• EXERCISE DESCRIPTION
Of the lines in the data below, write out exactly those from the one holding "dem Eingriff wird" through the one holding "sein. In den", both included.

RECORDS FOR THIS TASK START

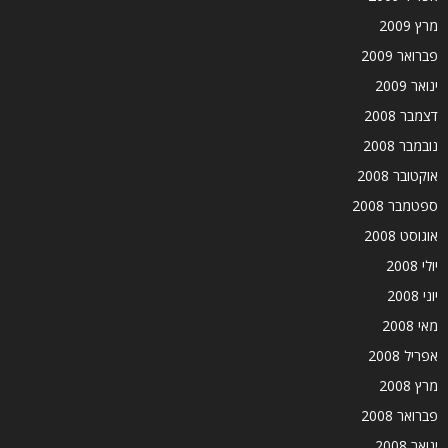
מרץ 2009
פברואר 2009
ינואר 2009
דצמבר 2008
נובמבר 2008
אוקטובר 2008
ספטמבר 2008
אוגוסט 2008
יולי 2008
יוני 2008
מאי 2008
אפריל 2008
מרץ 2008
פברואר 2008
ינואר 2008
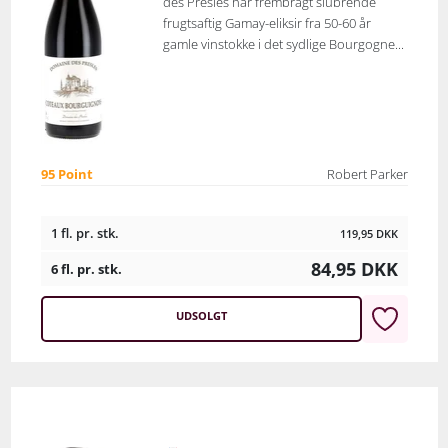
des Presles har frembragt slubrende
frugtsaftig Gamay-eliksir fra 50-60 år
gamle vinstokke i det sydlige Bourgogne...
95 Point
Robert Parker
1 fl. pr. stk.
119,95
DKK
84,95
DKK
6 fl. pr. stk.
UDSOLGT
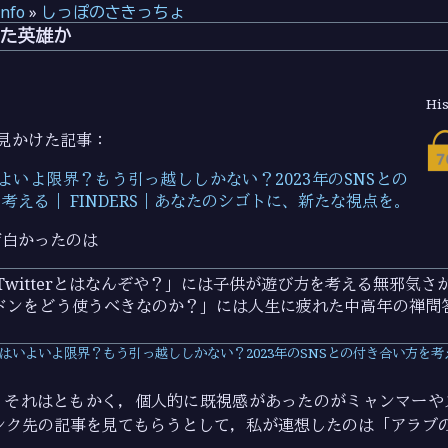
info
»
しっぽのさきっちょ
堕ちた英雄か
His
L で見かけた記事：
rはいよいよ限界？もう引っ越ししかない？2023年のSNSとの
考える｜ FINDERS｜あなたのシゴトに、新たな視点を。
面白かったのは
「Twitterとはなんぞや？」には子供が遊び方を考える無邪気さが
ドンをどう使うべきなのか？」には人生に疲れた中高年の禅問
terはいよいよ限界？もう引っ越ししかない？2023年のSNSとの付き合い方を考
，それはともかく，個人的に既視感があったのがミャンマーや
ンク先の記事を見てもらうとして，私が連想したのは「アラブ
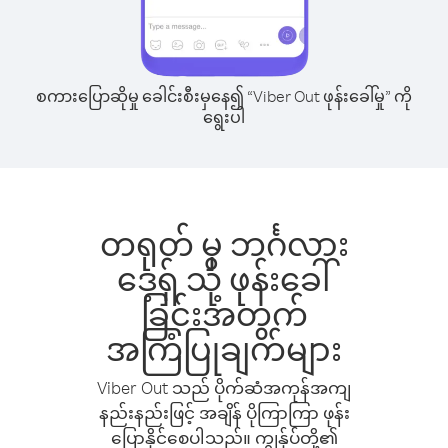
စကားပြောဆိုမှု ခေါင်းစီးမှနေ၍ “Viber Out ဖုန်းခေါ်မှု” ကို
ရွေးပါ
တရုတ် မှ ဘင်္ဂလား
ဒေ့ရှ် သို့ ဖုန်းခေါ်
ခြင်းအတွက်
အကြံပြုချက်များ
Viber Out သည် ပိုက်ဆံအကုန်အကျ
နည်းနည်းဖြင့် အချိန် ပိုကြာကြာ ဖုန်း
ပြောနိုင်စေပါသည်။ ကျွန်ုပ်တို့၏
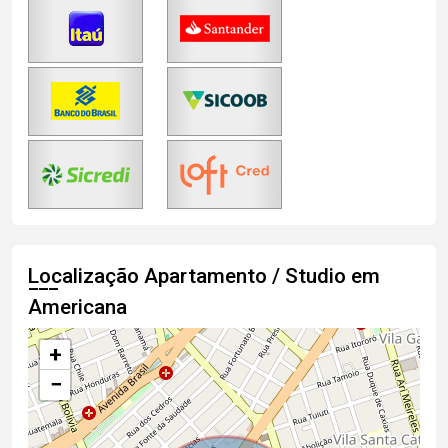
Localização Apartamento / Studio em
Americana
+
−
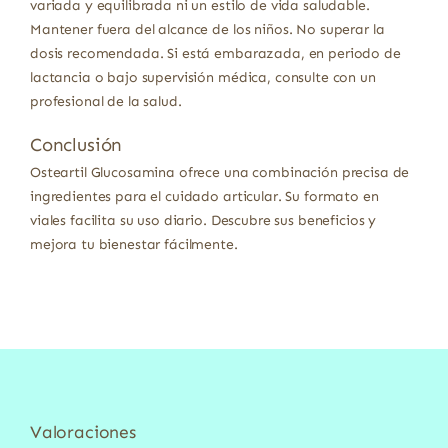
variada y equilibrada ni un estilo de vida saludable.
Mantener fuera del alcance de los niños. No superar la
dosis recomendada. Si está embarazada, en periodo de
lactancia o bajo supervisión médica, consulte con un
profesional de la salud.
Conclusión
Osteartil Glucosamina ofrece una combinación precisa de
ingredientes para el cuidado articular. Su formato en
viales facilita su uso diario. Descubre sus beneficios y
mejora tu bienestar fácilmente.
Valoraciones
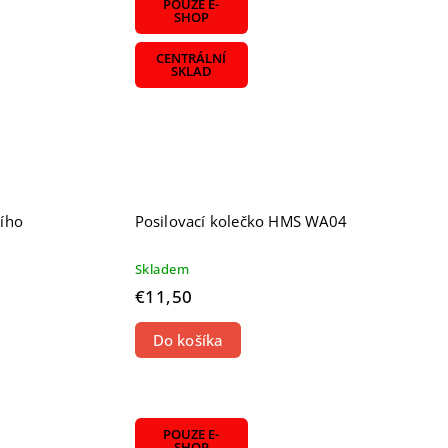
POUZE E-
SHOP
CENTRÁLNÍ
SKLAD
ního
Posilovací kolečko HMS WA04
Skladem
€11,50
Do košíka
POUZE E-
SHOP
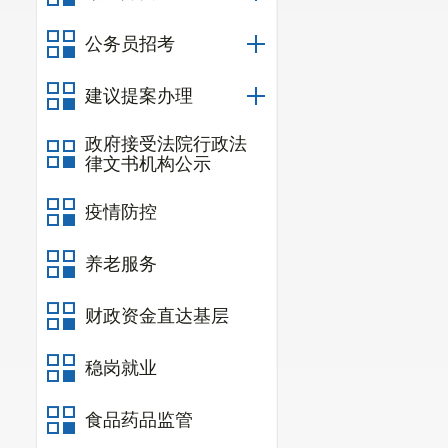
公务员招考
建议提案办理
政府接受法院行政法
律文书机构公示
疫情防控
养老服务
财政资金直达基层
稳岗就业
食品药品监管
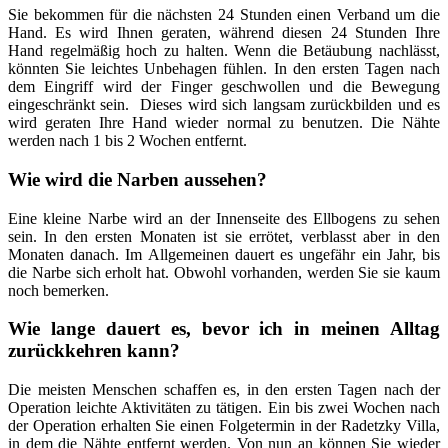
Sie bekommen für die nächsten 24 Stunden einen Verband um die
Hand. Es wird Ihnen geraten, während diesen 24 Stunden Ihre
Hand regelmäßig hoch zu halten. Wenn die Betäubung nachlässt,
könnten Sie leichtes Unbehagen fühlen. In den ersten Tagen nach
dem Eingriff wird der Finger geschwollen und die Bewegung
eingeschränkt sein. Dieses wird sich langsam zurückbilden und es
wird geraten Ihre Hand wieder normal zu benutzen. Die Nähte
werden nach 1 bis 2 Wochen entfernt.
Wie wird die Narben aussehen?
Eine kleine Narbe wird an der Innenseite des Ellbogens zu sehen
sein. In den ersten Monaten ist sie errötet, verblasst aber in den
Monaten danach. Im Allgemeinen dauert es ungefähr ein Jahr, bis
die Narbe sich erholt hat. Obwohl vorhanden, werden Sie sie kaum
noch bemerken.
Wie lange dauert es, bevor ich in meinen Alltag
zurückkehren kann?
Die meisten Menschen schaffen es, in den ersten Tagen nach der
Operation leichte Aktivitäten zu tätigen. Ein bis zwei Wochen nach
der Operation erhalten Sie einen Folgetermin in der Radetzky Villa,
in dem die Nähte entfernt werden. Von nun an können Sie wieder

RECORDS FOR THIS TASK END

• WRITTEN SOLUTION
dem Eingriff wird der Finger geschwollen und die Bewegung
eingeschränkt sein. Dieses wird sich langsam zurückbilden und es
wird geraten Ihre Hand wieder normal zu benutzen. Die Nähte
werden nach 1 bis 2 Wochen entfernt.
Wie wird die Narben aussehen?
Eine kleine Narbe wird an der Innenseite des Ellbogens zu sehen
sein. In den ersten Monaten ist sie errötet, verblasst aber in den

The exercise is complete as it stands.